Au fil des années, la campagne s’est étendue au Canada. Chaque mois d’octobre, membres de la communauté, associations et gouvernements redoublent d’efforts pour informer, prévenir et encourager le dépistage précoce.
Mais que pensent les femmes, à différents âges de leur vie, face à cette maladie ?
- Mariam, 21 ans, arrivée de Guinée au Canada en 2023, avoue que le cancer du sein n’a jamais été une préoccupation pour elle:
J’y pense seulement en octobre, quand tout le monde porte du rose. Je ne sais même pas comment se fait le dépistage ici, mais je vais me renseigner.»
Son témoignage illustre la réalité de nombreuses jeunes femmes, souvent éloignées des démarches de prévention.
- Julia, 48 ans, originaire du Cameroun et résidente au Nouveau-Brunswick depuis 22 ans, a pris conscience de l’importance du dépistage à 42 ans, lors du suivi de sa dernière grossesse, qui fut une surprise pour elle. Depuis, elle se fait examiner régulièrement et encourage son entourage à faire de même:
«Beaucoup pensent, à tort, que le cancer du sein ne concerne que les femmes âgées. Mais il peut arriver à tout moment.»
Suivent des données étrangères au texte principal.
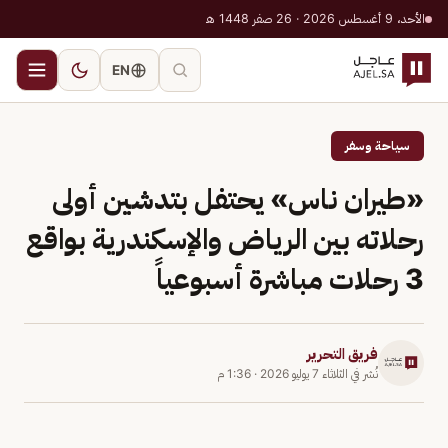
الأحد، 9 أغسطس 2026 · 26 صفر 1448 هـ
EN
سياحة وسفر
«طيران ناس» يحتفل بتدشين أولى
رحلاته بين الرياض والإسكندرية بواقع
3 رحلات مباشرة أسبوعياً
فريق التحرير
نُشر في
الثلاثاء 7 يوليو 2026
·
1:36 م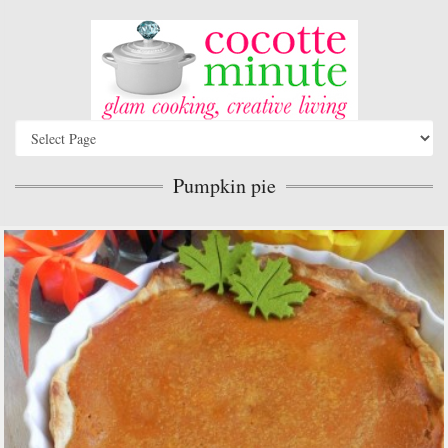
Pumpkin pie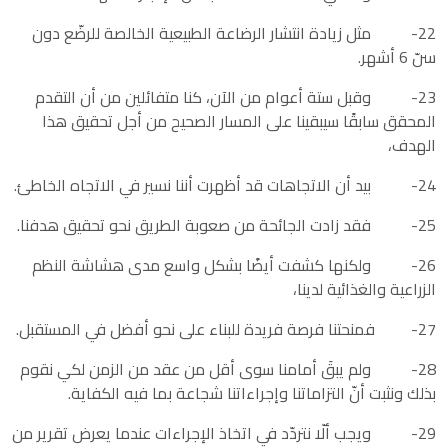
22- مثل زيادة انتشار الرضاعة الطبيعية الخالصة للرضّع دون
سنّ 6 أشهر.
23- وقبل ستة أعوام من الآن، كنا متفائلين من أن التقدم
المحقق سابقًا سيبقينا على المسار الصحيح من أجل تحقيق هذا
الهدف،
24- بيد أن الاتجاهات قد أظهرت أننا نسير في الاتجاه الخاطئ.
25- فقد زادت الجائحة من صعوبة الطريق نحو تحقيق هدفنا.
26- ولكنها كشفت أيضًا بشكل واسع مدى هشاشة النظم
الزراعية والغذائية لدينا،
27- فمنحتنا فرصة فريدة للبناء على نحو أفضل في المستقبل.
28- ولم يبقَ أمامنا سوى أقل من عقد من الزمن لكي نقوم
بذلك ونثبت أنّ التزاماتنا وإجراءاتنا شجاعة بما فيه الكفاية.
29- ويجب ألّا نتردّد في اتخاذ الإجراءات عندما يعرض تقرير من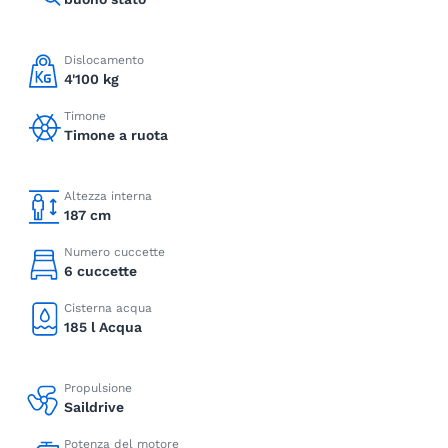
Dislocamento
4'100 kg
Timone
Timone a ruota
Altezza interna
187 cm
Numero cuccette
6 cuccette
Cisterna acqua
185 l Acqua
Propulsione
Saildrive
Potenza del motore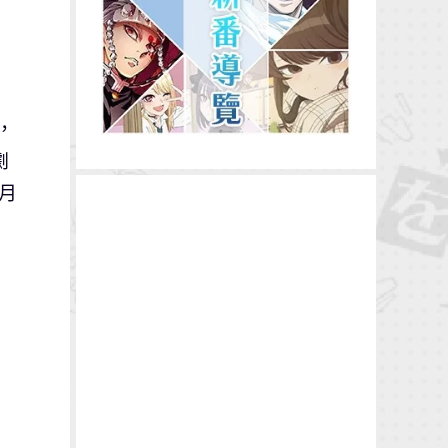
，
劇
0月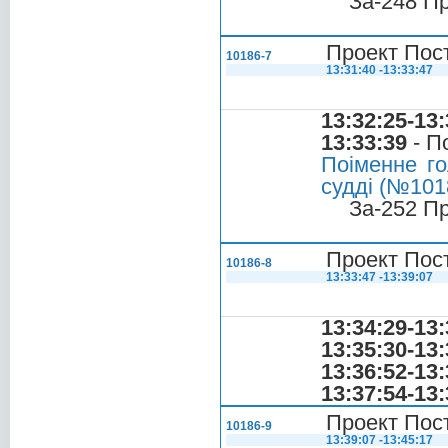
За-248 П
Проект Пост
10186-7
13:31:40 -13:33:47
13:32:25-13:
13:33:39
- П
Поіменне го
судді (№1018
За-252 П
Проект Пост
10186-8
13:33:47 -13:39:07
13:34:29-13:
13:35:30-13:
13:36:52-13:
13:37:54-13:
Проект Пост
10186-9
13:39:07 -13:45:17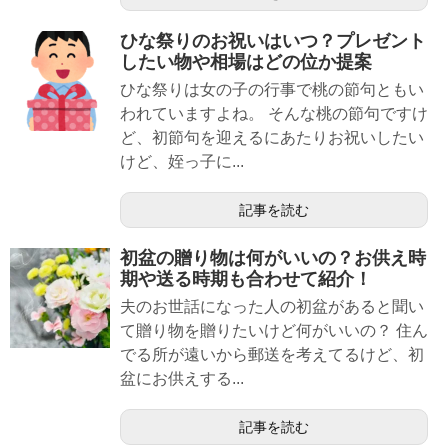
ひな祭りのお祝いはいつ？プレゼント
したい物や相場はどの位か提案
ひな祭りは女の子の行事で桃の節句ともい
われていますよね。 そんな桃の節句ですけ
ど、初節句を迎えるにあたりお祝いしたい
けど、姪っ子に...
記事を読む
初盆の贈り物は何がいいの？お供え時
期や送る時期も合わせて紹介！
夫のお世話になった人の初盆があると聞い
て贈り物を贈りたいけど何がいいの？ 住ん
でる所が遠いから郵送を考えてるけど、初
盆にお供えする...
記事を読む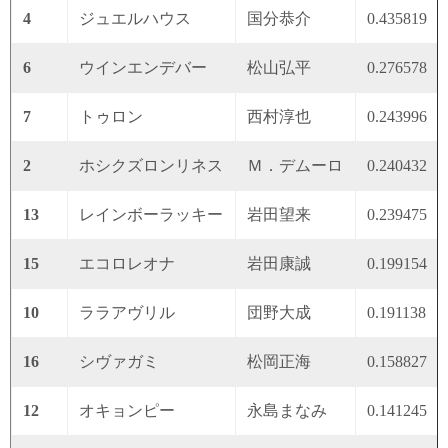
4
ジュエルハウス
国分恭介
0.435819
6
ウインエンデバー
松山弘平
0.276578
7
トゥロン
西村淳也
0.243996
2
ホシクズロンリネス
Ｍ．デムーロ
0.240432
13
レインボーラッキー
岩田望来
0.239475
15
エコロレオナ
岩田康誠
0.199154
10
ララアヴリル
団野大成
0.191138
16
シヴァガミ
松岡正海
0.158827
12
オキョンピー
永島まなみ
0.141245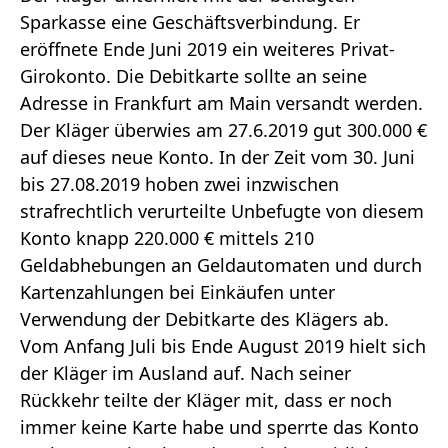
Sparkasse eine Geschäftsverbindung. Er
eröffnete Ende Juni 2019 ein weiteres Privat-
Girokonto. Die Debitkarte sollte an seine
Adresse in Frankfurt am Main versandt werden.
Der Kläger überwies am 27.6.2019 gut 300.000 €
auf dieses neue Konto. In der Zeit vom 30. Juni
bis 27.08.2019 hoben zwei inzwischen
strafrechtlich verurteilte Unbefugte von diesem
Konto knapp 220.000 € mittels 210
Geldabhebungen an Geldautomaten und durch
Kartenzahlungen bei Einkäufen unter
Verwendung der Debitkarte des Klägers ab.
Vom Anfang Juli bis Ende August 2019 hielt sich
der Kläger im Ausland auf. Nach seiner
Rückkehr teilte der Kläger mit, dass er noch
immer keine Karte habe und sperrte das Konto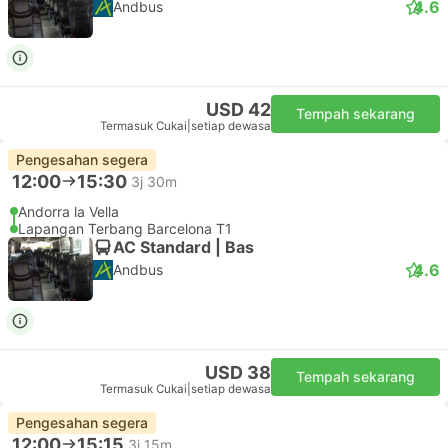
4.6
Andbus
USD 42
Tempah sekarang
Termasuk Cukai
|
setiap dewasa
Pengesahan segera
12:00
15:30
3j 30m
Andorra la Vella
Lapangan Terbang Barcelona T1
AC Standard | Bas
4.6
Andbus
USD 38
Tempah sekarang
Termasuk Cukai
|
setiap dewasa
Pengesahan segera
12:00
15:15
3j 15m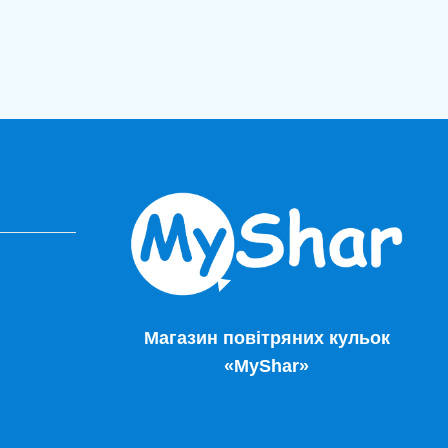
Магазин повітряних кульок
«MyShar»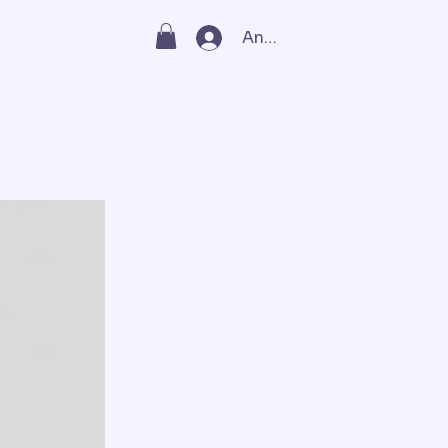
Anmelden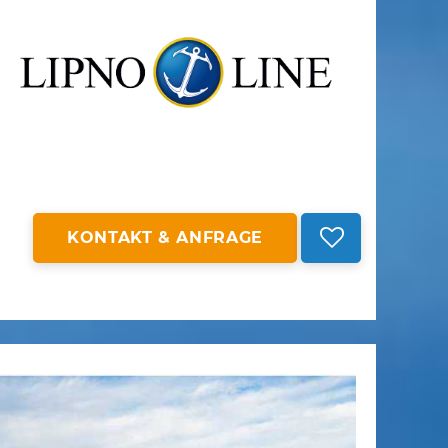
KONTAKT & ANFRAGE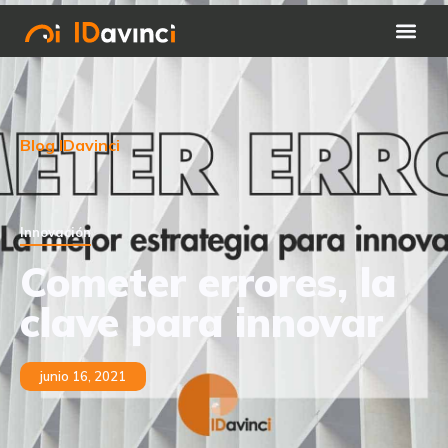
Blog IDavinci
Innovación
Cometer errores, la
clave para innovar
junio 16, 2021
Ce que disent les chiffres
Selon le gouvernement du Nouveau-Brunswick, le cancer du sein est le plus fréquemment diagnostiqué chez les femmes et représente la deuxième cause de décès par cancer. Chaque année, 625 nouveaux cas et 125 décès sont enregistrés.
Le programme de dépistage offre une mammographie gratuite :
- Tous les 1 à 2 ans pour les personnes de 40 à 49 ans,
- Tous les 2 à 3 ans pour les personnes de 50 à 74 ans,
- Au-delà de 74 ans, sur recommandation médicale.
Ces tests permettent de détecter la maladie tôt et d’augmenter les chances de guérison.
Notre rôle, même jeunes
En tant que jeunes femmes, même si nous ne sommes pas encore directement concernées par le dépistage, nous jouons un rôle qui est naturellement préventif et essentiel:
- Parler de cette réalité autour de nous,
- Écouter les témoignages de celles qui en font l’expérience,
- Accompagner nos mères, tantes, sœurs et amies dans leurs démarches.
En tant que femmes immigrantes, il est encore plus important d’oser poser des questions, car le système de santé peut sembler complexe, mais les professionnels sont là pour nous guider et nous soutenir.
À mes seins
Chères partenaires,
Vous avez traversé tant de méandres avec moi, de l’impatience de l’adolescence aux questionnements sur la beauté, de la douceur de la maternité aux mystères des cycles de la vie.
Vous portez mes émotions, mes espoirs, mes forces et mes fragilités.
Je vous aime.
Je vous respecte.
Je prends soin de vous, je veille sur vous.
Et si un jour la maladie venait frapper à votre porte, je vous promets de me battre pour vous, de ne jamais vous abandonner, de faire honneur à tout ce que vous représentez: beauté, vie, maternité et résilience.
Parce qu’au fond, nous sommes invincibles ensemble.